Development of a Simplified Mathematical Model for FBG Sensor Bonding: Combining Mechanical Deformation and Thermal Expansion Effects

Fiber Bragg Grating (FBG) sensors, a specialized application of optical fiber technology, have become increasingly popular in aerospace and other demanding fields due to their advantages over traditional electronic sensors. Optical fibers offer immunity to electromagnetic interference, durability under extreme conditions, passive operation, high sensitivity, and multiplexing capabilities. These features make FBG sensors ideal for advanced measurement systems that rely on numerous accurate data points for effective monitoring, diagnostics, and prognostics.

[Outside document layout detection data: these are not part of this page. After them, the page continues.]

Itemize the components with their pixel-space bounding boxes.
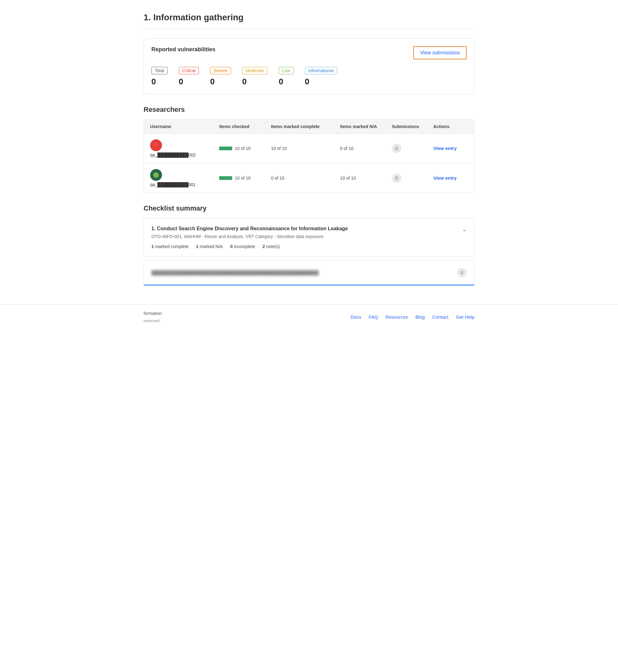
table-col-header: Items marked N/A: [340, 124, 392, 129]
severity-badge[interactable]: Low: [279, 67, 294, 74]
checklist-section-title: Checklist summary: [143, 204, 475, 213]
items-marked-complete-cell: 10 of 10: [271, 146, 340, 151]
footer-nav-link[interactable]: Contact: [432, 314, 448, 320]
severity-badge[interactable]: Informational: [305, 67, 337, 74]
footer-content: formation reserved. DocsFAQResourcesBlog…: [143, 311, 475, 323]
table-header-row: UsernameItems checkedItems marked comple…: [144, 120, 474, 134]
items-marked-complete-cell: 0 of 10: [271, 176, 340, 181]
table-col-header: Items checked: [219, 124, 271, 129]
submissions-cell: 0: [392, 144, 433, 153]
checklist-stat: 2 note(s): [263, 244, 280, 249]
chevron-down-icon[interactable]: ⌄: [462, 226, 467, 233]
checklist-stat: 0 incomplete: [230, 244, 255, 249]
checklist-item-title: 1. Conduct Search Engine Discovery and R…: [151, 226, 462, 232]
checklist-item-card: 1. Conduct Search Engine Discovery and R…: [143, 218, 475, 257]
checklist-stat: 1 marked N/A: [196, 244, 223, 249]
items-checked-value: 10 of 10: [235, 176, 250, 181]
researchers-section-title: Researchers: [143, 106, 475, 114]
severity-badge[interactable]: Moderate: [242, 67, 268, 74]
severity-count: 0: [279, 77, 294, 87]
blurred-content: ████████████████████████████████████████…: [151, 270, 452, 275]
researcher-info: 🔴 qa_██████████002: [150, 139, 219, 157]
researchers-table: UsernameItems checkedItems marked comple…: [143, 119, 475, 193]
checklist-item-subtitle: OTG-INFO-001, WAHHM - Recon and Analysis…: [151, 234, 462, 239]
items-checked-cell: 10 of 10: [219, 176, 271, 181]
checklist-stat: 1 marked complete: [151, 244, 189, 249]
items-checked-cell: 10 of 10: [219, 146, 271, 151]
severity-badge[interactable]: Severe: [210, 67, 231, 74]
researcher-info: 🟢 qa_██████████001: [150, 169, 219, 187]
footer-nav-link[interactable]: Resources: [386, 314, 408, 320]
footer-nav-link[interactable]: Get Help: [456, 314, 475, 320]
page-title: 1. Information gathering: [143, 12, 475, 29]
severity-count: 0: [305, 77, 337, 87]
footer-nav-link[interactable]: Docs: [350, 314, 361, 320]
checklist-stats: 1 marked complete1 marked N/A0 incomplet…: [151, 244, 462, 249]
vulnerabilities-title: Reported vulnerabilities: [151, 46, 215, 53]
submissions-cell: 0: [392, 173, 433, 183]
items-marked-na-cell: 0 of 10: [340, 146, 392, 151]
severity-item-low: Low 0: [279, 67, 294, 87]
table-col-header: Items marked complete: [271, 124, 340, 129]
footer: formation reserved. DocsFAQResourcesBlog…: [0, 304, 618, 329]
items-marked-na-cell: 10 of 10: [340, 176, 392, 181]
progress-bar: [219, 147, 232, 150]
partial-submissions-badge: 0: [457, 268, 467, 277]
footer-nav-link[interactable]: Blog: [415, 314, 425, 320]
footer-left-text: formation: [143, 311, 162, 316]
severity-item-total: Total 0: [151, 67, 168, 87]
severity-item-informational: Informational 0: [305, 67, 337, 87]
view-submissions-button[interactable]: View submissions: [413, 46, 467, 59]
actions-cell: View entry: [433, 146, 468, 151]
table-row: 🟢 qa_██████████001 10 of 10 0 of 10 10 o…: [144, 163, 474, 193]
progress-bar: [219, 176, 232, 180]
severity-item-severe: Severe 0: [210, 67, 231, 87]
researcher-username: qa_██████████001: [150, 182, 219, 187]
view-entry-link[interactable]: View entry: [433, 175, 456, 181]
submissions-badge: 0: [392, 144, 401, 153]
checklist-item-header: 1. Conduct Search Engine Discovery and R…: [151, 226, 467, 249]
actions-cell: View entry: [433, 175, 468, 181]
table-row: 🔴 qa_██████████002 10 of 10 10 of 10 0 o…: [144, 134, 474, 163]
footer-nav: DocsFAQResourcesBlogContactGet Help: [350, 314, 475, 320]
table-col-header: Submissions: [392, 124, 433, 129]
submissions-badge: 0: [392, 173, 401, 183]
table-col-header: Username: [150, 124, 219, 129]
severity-row: Total 0 Critical 0 Severe 0 Moderate 0 L…: [151, 67, 467, 87]
severity-badge[interactable]: Critical: [179, 67, 199, 74]
avatar: 🟢: [150, 169, 162, 181]
checklist-item-content: 1. Conduct Search Engine Discovery and R…: [151, 226, 462, 249]
footer-nav-link[interactable]: FAQ: [369, 314, 378, 320]
card-header: Reported vulnerabilities View submission…: [151, 46, 467, 59]
severity-count: 0: [179, 77, 199, 87]
severity-count: 0: [151, 77, 168, 87]
view-entry-link[interactable]: View entry: [433, 146, 456, 151]
severity-item-critical: Critical 0: [179, 67, 199, 87]
footer-reserved: reserved.: [143, 318, 162, 323]
severity-item-moderate: Moderate 0: [242, 67, 268, 87]
vulnerabilities-card: Reported vulnerabilities View submission…: [143, 38, 475, 94]
severity-count: 0: [210, 77, 231, 87]
severity-badge[interactable]: Total: [151, 67, 168, 74]
severity-count: 0: [242, 77, 268, 87]
researcher-username: qa_██████████002: [150, 153, 219, 157]
avatar: 🔴: [150, 139, 162, 151]
items-checked-value: 10 of 10: [235, 146, 250, 151]
partial-checklist-card: ████████████████████████████████████████…: [143, 261, 475, 285]
table-col-header: Actions: [433, 124, 468, 129]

A key challenge, however, lies in ensuring the accuracy of measurements, which can be influenced by how sensors are bonded to the components being monitored. This thesis aims to address this issue through the development of a mathematical model for FBG sensor bonding. In the first part of the thesis the base model representing the mechanical interactions between the layers of the bonding was developed. The base model was simplified by introducing specific hypotheses, particularly regarding the geometry of the epoxy resin and the way deformation from the specimen is transmitted through the resin to the sensor. Once the mechanical base model was developed, the deformations caused by the thermal expansion were introduced. The model can be thus used to study the response of the sensors to both strain and temperature variations. In addition, this thesis introduces a preliminary modeling of friction effects within the bonding, providing a foundation for future developments. To test the model's accuracy, a specimen with three FBG sensors was subjected to controlled temperature steps, and data from the sensors were compared with simulated results. This comparison suggests that the model has the potential to enhance the reliability of strain and temperature measurements by accounting for bonding-related discrepancies, thereby supporting more precise applications of FBG sensors in critical monitoring systems.